I would first like to wish my fellow Orthodox a blessed feast of the Transfiguration!
Yesterday, I received the Touchstone newsletter, and one article immediately caught my eye: “Food for Thought: Rachel Lu on Growing Vegetables as a Primer in Moral Philosophy.” The newsletter offered this delicious morsel:
Gardening, as I discovered, is a wonderful primer in moral philosophy. It is a clear, tangible, and literally delicious way of experiencing the progression of created beings through their natural lifecycle. A well-tended garden offers resounding, joyful affirmation of the sturdy Aristotelian principle that optimal conditions enable living things to flourish. No one is a moral relativist when fertilizing his tomatoes.
I highly recommend it. I acknowledge that I am probably more enthusiastic about gardening and moral philosophy than the average person, but the article is still worth your time. It is full of insight, as in the following penultimate paragraph:
As a rule, most zealous food moralists tend to be politically liberal unbelievers, and this is not surprising.
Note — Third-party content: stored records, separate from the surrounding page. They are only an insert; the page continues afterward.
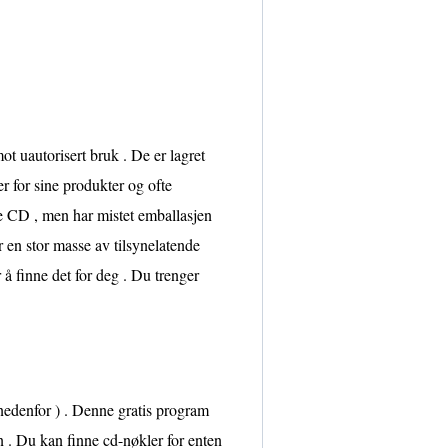
t uautorisert bruk . De er lagret
er for sine produkter og ofte
e CD , men har mistet emballasjen
r en stor masse av tilsynelatende
 å finne det for deg . Du trenger
edenfor ) . Denne gratis program
 . Du kan finne cd-nøkler for enten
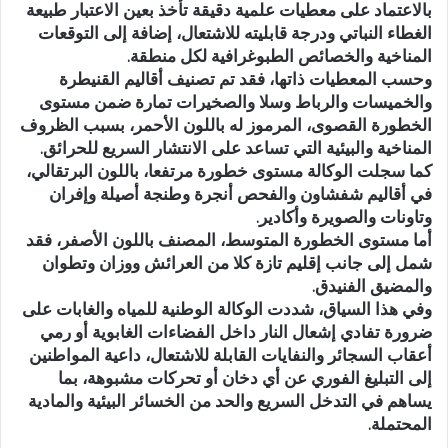
بالاعتماد على معطيات علمية دقيقة تأخذ بعين الاعتبار طبيعة
الغطاء النباتي ودرجة قابليته للاشتعال، إضافة إلى التوقعات
المناخية والخصائص الطبوغرافية لكل منطقة.
وحسب المعطيات ذاتها، فقد تم تصنيف أقاليم القنيطرة
والخميسات والرباط وسلا والصخيرات تمارة ضمن مستوى
الخطورة القصوى، المرموز له باللون الأحمر، بسبب الظروف
المناخية والبيئية التي تساعد على الانتشار السريع للحرائق.
كما سجلت الوكالة مستوى خطورة مرتفعا، باللون البرتقالي،
في أقاليم شفشاون والفحص أنجرة وطنجة أصيلة وإفران
وتاونات والصويرة وأكادير.
أما مستوى الخطورة المتوسط، المصنف باللون الأصفر، فقد
شمل إلى جانب إقليم تازة كلا من العرائش ووزان وتطوان
والمضيق الفنيدق.
وفي هذا السياق، شددت الوكالة الوطنية للمياه والغابات على
ضرورة تفادي إشعال النار داخل الفضاءات الغابوية أو رمي
أعقاب السجائر والنفايات القابلة للاشتعال، داعية المواطنين
إلى التبليغ الفوري عن أي دخان أو تحركات مشبوهة، بما
يساهم في التدخل السريع والحد من الخسائر البيئية والمادية
المحتملة.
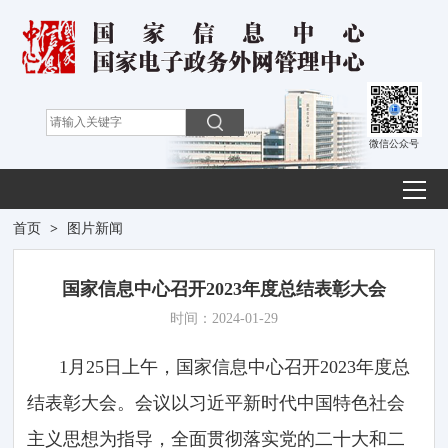
微信公众号
首页
>
图片新闻
国家信息中心召开2023年度总结表彰大会
时间：2024-01-29
1月25日上午，国家信息中心召开2023年度总
结表彰大会。会议以习近平新时代中国特色社会
主义思想为指导，全面贯彻落实党的二十大和二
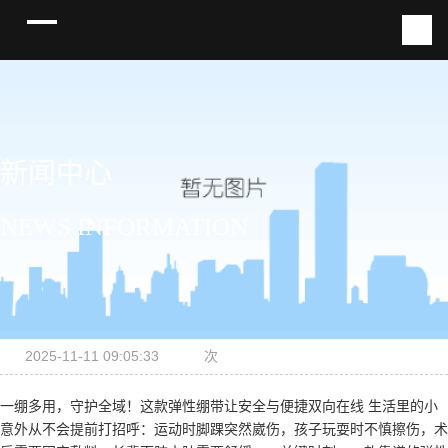
新闻中心
NEWS INFORMATION
2025-11-11 09:05:33
次
一绷多用，守护全域！这款弹性绷带让安全与便捷双向在线 生活里的小
意外从不会提前打招呼：运动时脚踝突然崴伤，孩子玩耍时不慎擦伤，术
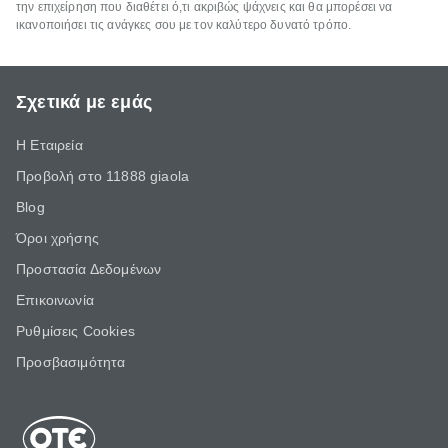
την επιχείρηση που διαθέτει ό,τι ακριβώς ψάχνεις και θα μπορέσει να
ικανοποιήσει τις ανάγκες σου με τον καλύτερο δυνατό τρόπο.
Σχετικά με εμάς
Η Εταιρεία
Προβολή στο 11888 giaola
Blog
Όροι χρήσης
Προστασία Δεδομένων
Επικοινωνία
Ρυθμίσεις Cookies
Προσβασιμότητα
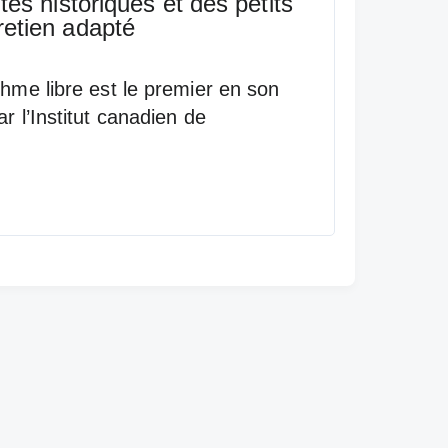
tes historiques et des petits
etien adapté
thme libre est le premier en son
r l’Institut canadien de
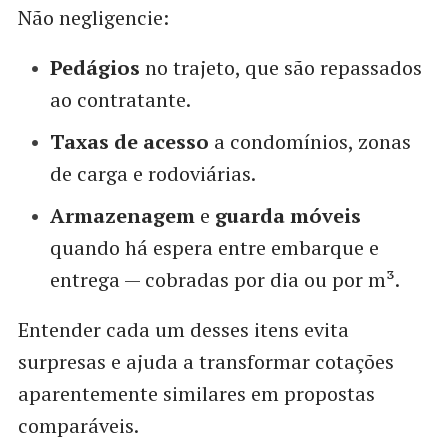
Não negligencie:
Pedágios
no trajeto, que são repassados
ao contratante.
Taxas de acesso
a condomínios, zonas
de carga e rodoviárias.
Armazenagem
e
guarda móveis
quando há espera entre embarque e
entrega — cobradas por dia ou por m³.
Entender cada um desses itens evita
surpresas e ajuda a transformar cotações
aparentemente similares em propostas
comparáveis.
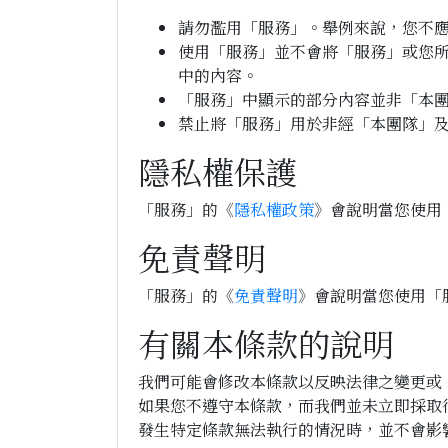
請勿濫用「服務」。舉例來說，您不
使用「服務」並不會將「服務」或您
中的內容。
「服務」中顯示的部分內容並非「本
禁止將「服務」用於非經「本團隊」
隱私權保護
「服務」的《
隱私權政策
》會說明當您使用
免責聲明
「服務」的《
免責聲明
》會說明當您使用「
有關本條款的說明
我們可能會修改本條款以反映法律之變更或
如果您不遵守本條款，而我們並未立即採取
發生特定條款無法執行的情況時，並不會影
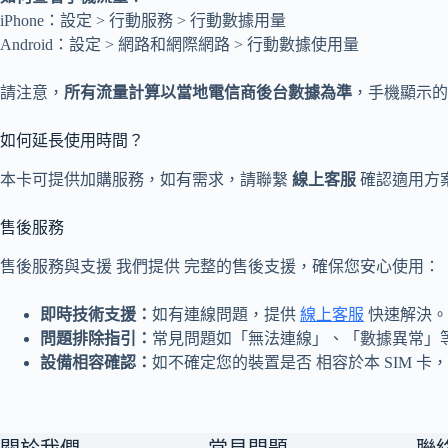
iPhone：設定 > 行動服務 > 行動數據用量
Android：設定 > 網路和網際網路 > 行動數據使用量
請注意，
所有流量計算以當地電信商後台數據為準
，手機顯示的
如何延長使用時間？
本卡可提供加購服務，如有需求，請聯繫
線上客服
確認適用方
售後服務
售後服務與支援 我們提供 完整的售後支援，確保您安心使用：
即時技術支援：
如有連線問題，提供
線上客服
快速解決。
問題排除指引：
常見問題如「無法連線」、「數據異常」
設備相容確認：
如不確定您的裝置是否 相容於本 SIM 卡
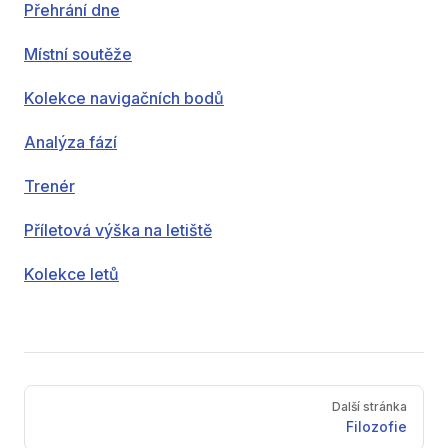
Přehrání dne
Místní soutěže
Kolekce navigačních bodů
Analýza fází
Trenér
Příletová výška na letiště
Kolekce letů
Pager
Další stránka
Filozofie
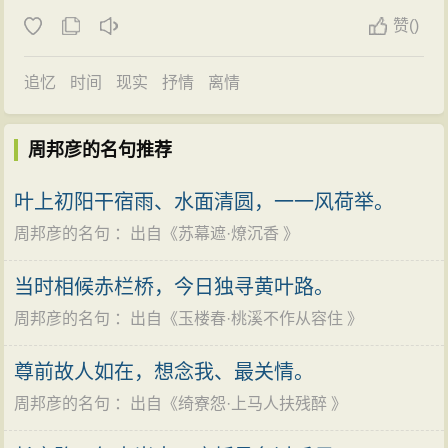
《六丑·蔷薇谢后作》等许多长调词，大抵都有这样的特
赞
(
)
点。
再有，周邦彦词十分重视语言的锤炼，做到既浑成
追忆
时间
现实
抒情
离情
自然，又精致工巧这表现在好几个方面：
一是他善于化用典故和前人词句，能把它们融化在
周邦彦的名句推荐
全篇中，显得天衣无缝，不留痕迹，所以张炎在《词
源》中说他“善于融化诗句”，“采唐诗，融化如自己者，乃
叶上初阳干宿雨、水面清圆，一一风荷举。
其所长”。这种例子很多，甚至像《西河·金陵怀古》隐括
周邦彦的名句
：出自《
苏幕遮·燎沉香
》
了刘禹锡《石头城》、《乌衣巷》两首七绝和古乐府
当时相候赤栏桥，今日独寻黄叶路。
《石城乐》，却也写得非常完整流贯，没有让人觉突兀
周邦彦的名句
：出自《
玉楼春·桃溪不作从容住
》
不自然的地方。
二是他在善于运用典雅语言的同时，也善于运用浅
尊前故人如在，想念我、最关情。
俗的口语和民间俚语，如《万里春》：
周邦彦的名句
：出自《
绮寮怨·上马人扶残醉
》
千红万翠，簇定清明天气。为怜他、种种清香，好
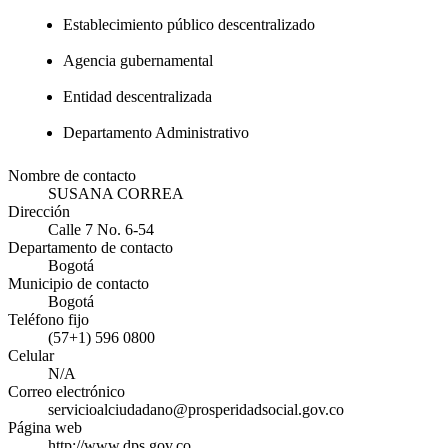
Establecimiento público descentralizado
Agencia gubernamental
Entidad descentralizada
Departamento Administrativo
Nombre de contacto
SUSANA CORREA
Dirección
Calle 7 No. 6-54
Departamento de contacto
Bogotá
Municipio de contacto
Bogotá
Teléfono fijo
(57+1) 596 0800
Celular
N/A
Correo electrónico
servicioalciudadano@prosperidadsocial.gov.co
Página web
http://www.dps.gov.co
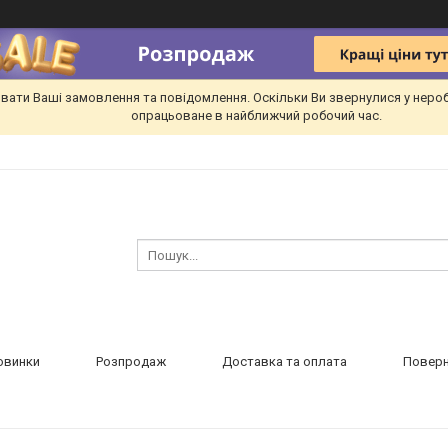
вати Ваші замовлення та повідомлення. Оскільки Ви звернулися у неро
опрацьоване в найближчий робочий час.
овинки
Розпродаж
Доставка та оплата
Поверн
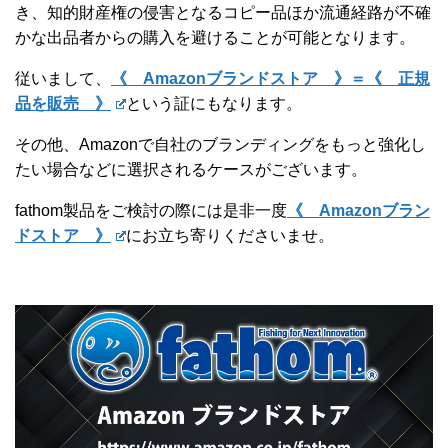
き、知的財産権の侵害となるコピー品ほか流通経路が不確
かな出品者からの購入を避けることが可能となります。
従いまして、
《 Amazonブランドストア 》＝《 正規
品を販売 》
という証にもなります。
その他、Amazonで自社のブランディングをもっと強化し
たい場合などに選択されるケースがございます。
fathom製品をご検討の際には是非一度
《 Amazonブラン
ドストア 》
にお立ち寄りくださいませ。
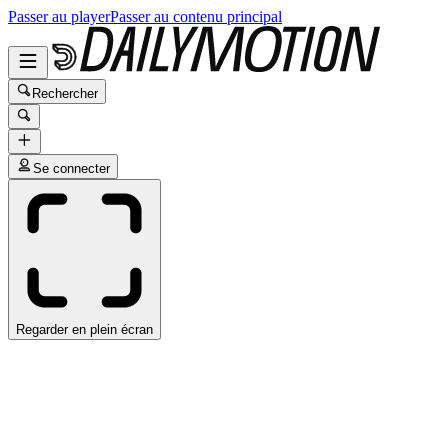
Passer au player
Passer au contenu principal
Rechercher
Se connecter
Regarder en plein écran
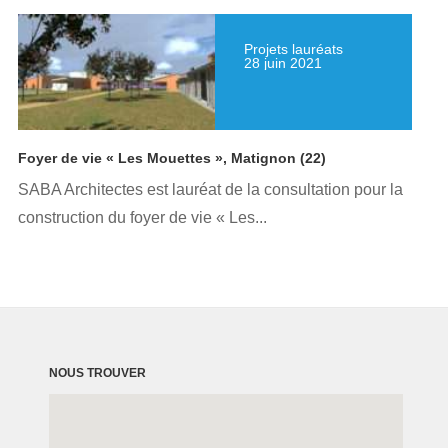
Projets lauréats
28 juin 2021
Foyer de vie « Les Mouettes », Matignon (22)
SABA Architectes est lauréat de la consultation pour la
construction du foyer de vie « Les...
NOUS TROUVER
I myself, as a mother and a Catholic Aristotelian, cherish my garden as a medium through which my children and I can enjoy life and beauty together, even before they are capable of putting our shared experience into words. For unbelievers, however, gardens may provide something much more essential: reassurance that objective goodness and thriving are possible. Those same solid Aristotelian principles that were dramatically expelled out the front door can now be re-admitted through the back gate, in the innocent guise of peppers and summer squash. For such people, gardens really may be a lifeline to a moral universe that they had dismissed as the stuff of legend and fairy tale.
Lu’s article is rather appropriate for this day; we celebrate the manifestation of the savior’s glory on Mount Tabor by having the fruits of the harvest blessed.